In the entries below, which lines run from the one with "шығармашылық жұмысын дер кезінде" through the one with "Limonata Ayran"? Repeat exactly those, both included, and no pictures.

(Materials provided)

____________________

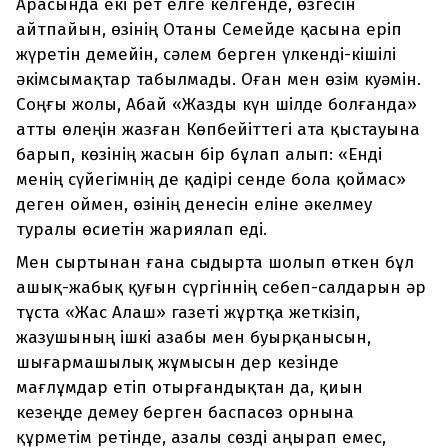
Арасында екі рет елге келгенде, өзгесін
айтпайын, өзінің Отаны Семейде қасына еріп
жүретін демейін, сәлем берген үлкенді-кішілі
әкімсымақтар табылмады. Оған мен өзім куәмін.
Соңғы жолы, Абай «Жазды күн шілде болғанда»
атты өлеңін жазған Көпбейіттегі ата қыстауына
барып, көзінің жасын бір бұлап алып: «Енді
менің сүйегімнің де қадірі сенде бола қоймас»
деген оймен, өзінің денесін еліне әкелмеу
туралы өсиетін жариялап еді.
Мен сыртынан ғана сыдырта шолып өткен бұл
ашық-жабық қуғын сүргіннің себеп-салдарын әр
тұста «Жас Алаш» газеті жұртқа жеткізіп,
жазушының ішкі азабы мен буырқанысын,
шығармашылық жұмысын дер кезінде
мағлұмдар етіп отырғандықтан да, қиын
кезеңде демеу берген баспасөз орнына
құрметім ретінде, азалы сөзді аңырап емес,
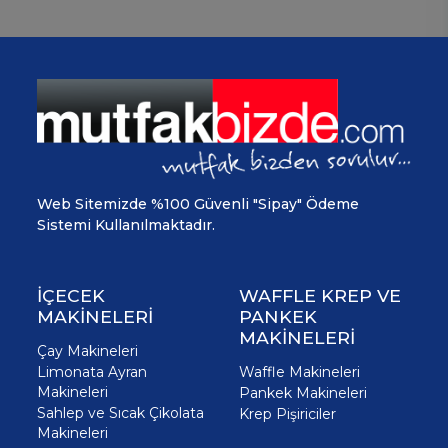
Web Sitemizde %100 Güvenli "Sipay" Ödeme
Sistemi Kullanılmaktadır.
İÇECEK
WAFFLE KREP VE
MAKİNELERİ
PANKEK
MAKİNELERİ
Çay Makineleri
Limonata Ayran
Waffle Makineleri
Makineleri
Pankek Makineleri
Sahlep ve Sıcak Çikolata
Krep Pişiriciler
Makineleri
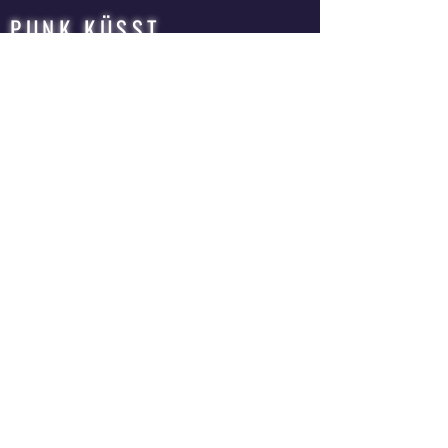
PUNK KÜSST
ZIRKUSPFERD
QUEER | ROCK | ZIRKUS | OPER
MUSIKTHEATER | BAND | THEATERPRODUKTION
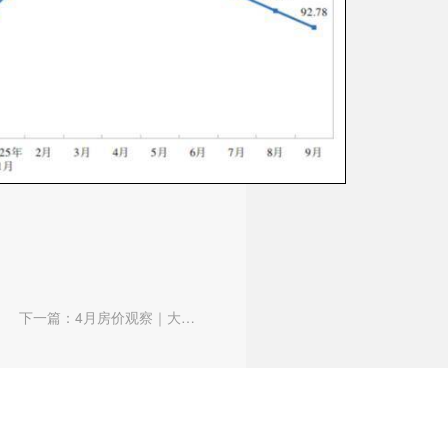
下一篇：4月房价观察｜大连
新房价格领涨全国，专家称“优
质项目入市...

____________________

(Output for this exercise)
шығармашылық жұмысын дер кезінде
мағлұмдар етіп отырғандықтан да, қиын
кезеңде демеу берген баспасөз орнына
құрметім ретінде, азалы сөзді аңырап емес,
Web Sitemizde %100 Güvenli "Sipay" Ödeme
Sistemi Kullanılmaktadır.
İÇECEK
WAFFLE KREP VE
MAKİNELERİ
PANKEK
MAKİNELERİ
Çay Makineleri
Limonata Ayran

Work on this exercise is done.